**Exercise instructions**
Please write out the final portion of the records below exactly: the line containing "Tout refuser [button] (111, 2549)", every line after it, and nothing else.

---------------

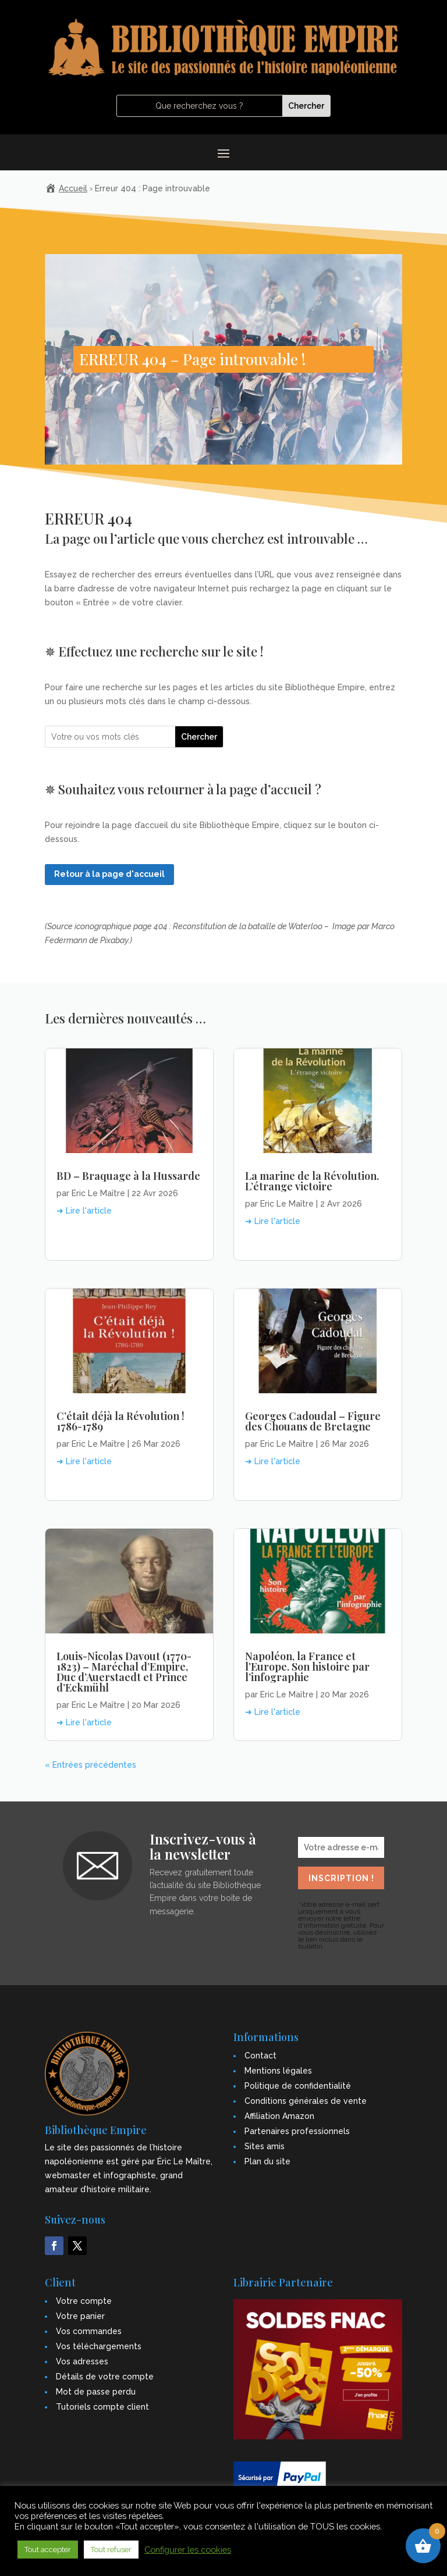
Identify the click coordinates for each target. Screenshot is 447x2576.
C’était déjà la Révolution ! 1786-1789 (120, 1421)
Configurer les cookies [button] (187, 2549)
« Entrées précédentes (90, 1764)
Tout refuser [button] (111, 2549)
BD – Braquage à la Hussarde (128, 1176)
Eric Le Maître (98, 1193)
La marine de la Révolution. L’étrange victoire (312, 1181)
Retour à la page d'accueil (109, 874)
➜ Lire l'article (84, 1210)
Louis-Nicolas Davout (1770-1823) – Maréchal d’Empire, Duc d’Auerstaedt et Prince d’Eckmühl (123, 1671)
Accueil (73, 188)
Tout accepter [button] (47, 2549)
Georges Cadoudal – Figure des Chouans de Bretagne (313, 1421)
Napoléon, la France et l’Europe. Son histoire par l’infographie (307, 1666)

---------------

**Written response**
Tout refuser [button] (111, 2549)
BD – Braquage à la Hussarde (128, 1176)
Eric Le Maître (98, 1193)
La marine de la Révolution. L’étrange victoire (312, 1181)
Retour à la page d'accueil (109, 874)
➜ Lire l'article (84, 1210)
Louis-Nicolas Davout (1770-1823) – Maréchal d’Empire, Duc d’Auerstaedt et Prince d’Eckmühl (123, 1671)
Accueil (73, 188)
Tout accepter [button] (47, 2549)
Georges Cadoudal – Figure des Chouans de Bretagne (313, 1421)
Napoléon, la France et l’Europe. Son histoire par l’infographie (307, 1666)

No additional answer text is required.